Directions for this task -> In your copy of the data, keep every word exact and include no pictures.

Data for the task ->
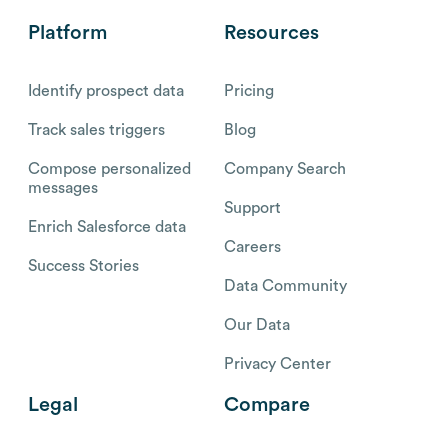
Platform
Resources
Identify prospect data
Pricing
Track sales triggers
Blog
Compose personalized
Company Search
messages
Support
Enrich Salesforce data
Careers
Success Stories
Data Community
Our Data
Privacy Center
Legal
Compare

Solution for this problem ->
Platform
Resources
Identify prospect data
Pricing
Track sales triggers
Blog
Compose personalized
Company Search
messages
Support
Enrich Salesforce data
Careers
Success Stories
Data Community
Our Data
Privacy Center
Legal
Compare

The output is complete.